I'm trying to add equation of the linear equation fitted to the plotted data. I have used geom_smooth and method 'lm' with formula = 'y~x'. add eq to single plot shows how to it to a single plot, however, my query is how to add an equation to a plotnine when dealing with facet_wrap or facet_grid?
workable example is given below:
import plotnine as p9
from scipy import stats
from plotnine.data import mtcars as df
# create plot
plot=(p9.ggplot(data=df, mapping= p9.aes('wt','mpg', color = 'factor(gear)'))
+ p9.geom_point(p9.aes())
+ p9.facet_wrap('~ gear')
+ p9.xlab('Wt')+ p9.ylab(r'MPG')
+ p9.geom_smooth(method='lm', formula = 'y~x', se=False)
)
print(plot)
The solution given for a single plot by the above quoted site is:
import plotnine as p9
from scipy import stats
from plotnine.data import mtcars as df
#calculate best fit line
slope, intercept, r_value, p_value, std_err = stats.linregress(df['wt'],df['mpg'])
df['fit']=df.wt*slope+intercept
#format text
txt= 'y = {:4.2e} x + {:4.2E}; R^2= {:2.2f}'.format(slope, intercept, r_value*r_value)
#create plot.

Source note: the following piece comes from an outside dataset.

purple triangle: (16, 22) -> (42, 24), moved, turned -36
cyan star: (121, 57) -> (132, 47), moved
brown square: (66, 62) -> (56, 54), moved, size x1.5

The 'factor' is a nice trick to force a discrete color scale
plot=(p9.ggplot(data=df, mapping= p9.aes('wt','mpg', color = 'factor(gear)'))
+ p9.geom_point(p9.aes())
+ p9.xlab('Wt')+ p9.ylab(r'MPG')
+ p9.geom_line(p9.aes(x='wt', y='fit'), color='black')

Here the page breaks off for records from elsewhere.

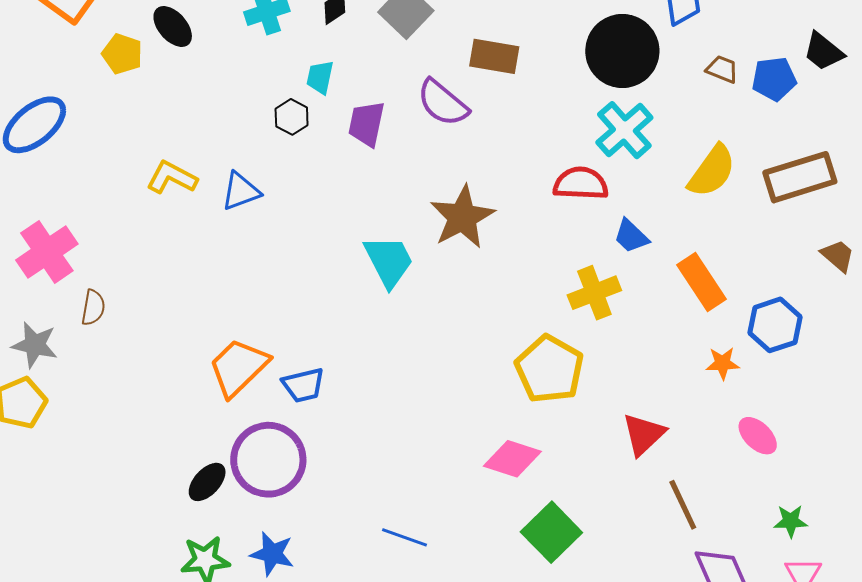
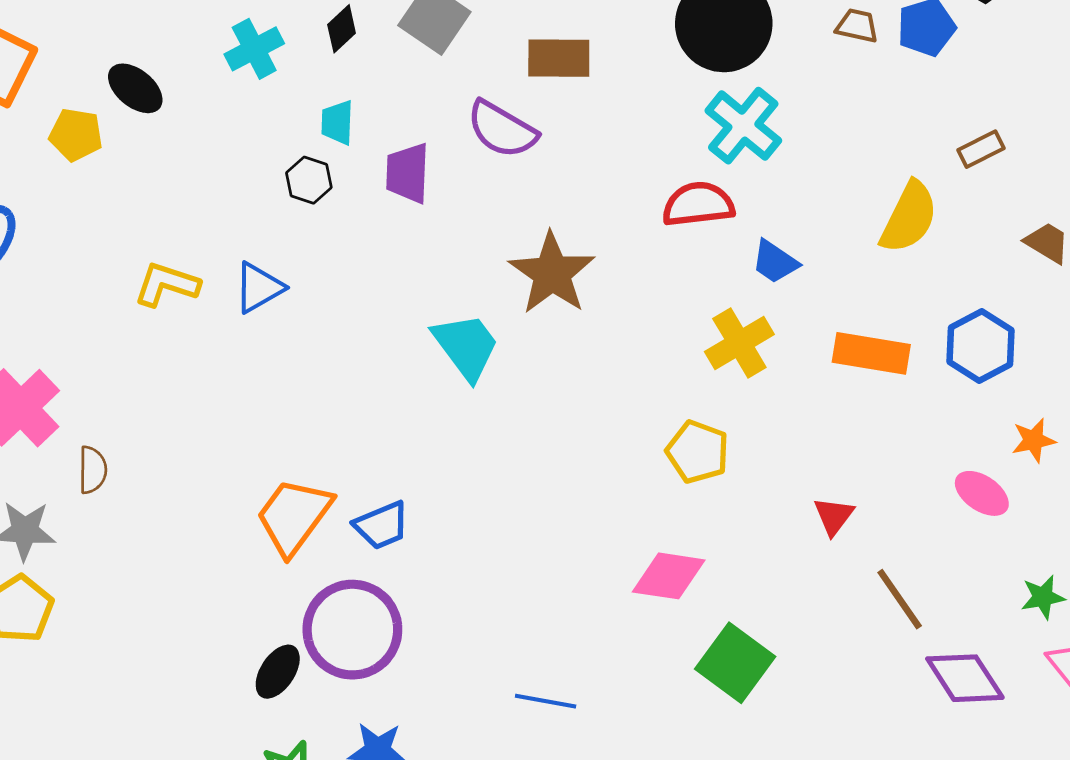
yellow semicircle: (712, 171) -> (909, 217), moved
brown rectangle: (800, 177) -> (981, 149), size x0.5
orange rectangle: (702, 282) -> (871, 353), moved, turned -38
orange star: (723, 363) -> (1034, 440), moved
yellow pentagon: (549, 369) -> (698, 452), size x0.7
red triangle: (644, 434) -> (834, 516), size x0.7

+ p9.annotate('text', x= 3, y = 35, label = txt))
#for some reason, I have to print my plot
print(plot)
The same using ggplot in R is discussed here: add eq to facet in R
I am not sure how this can be achieved in plotnine.
The ggplot2
way of achieving that is to create a data frame containing as one column the categories of the faceting variable (make sure to use the same column name as for the main data) and as a second column the labels you want to add to each facet. This data frame could then be used in geom_text
to add the labels.
import plotnine as p9
import pandas as pd
from scipy import stats
from plotnine.data import mtcars as df
def model(df):
slope, intercept, r_value, p_value, std_err = stats.linregress(df['wt'],df['mpg'])
return pd.Series({'slope' : slope, 'intercept' : intercept, 'r2_value' : r_value**2, 'p_value' : p_value, 'std_err' : std_err })
df_labels = df.groupby('gear').apply(model).reset_index()
df_labels = df_labels.rename(columns = {'index' : 'gear'})
string = 'y = {:4.2e} x + {:4.2E}; R^2= {:2.2f}'
df_labels['txt'] = [string.format(*r) for r in df_labels[['slope', 'intercept', 'r2_value']].values.tolist()]
# create plot
plot=(p9.ggplot(data=df, mapping= p9.aes('wt','mpg', color = 'factor(gear)'))
+ p9.geom_point(p9.aes())
+ p9.geom_text(p9.aes(label = 'txt'), data = df_labels, x = 5.5, y = 35, color = 'black', va = 'top', ha = 'right')
+ p9.facet_wrap('~ gear', ncol = 1)
+ p9.xlab('Wt')+ p9.ylab(r'MPG')
+ p9.geom_smooth(method='lm', formula = 'y~x', se=False)
)
print(plot)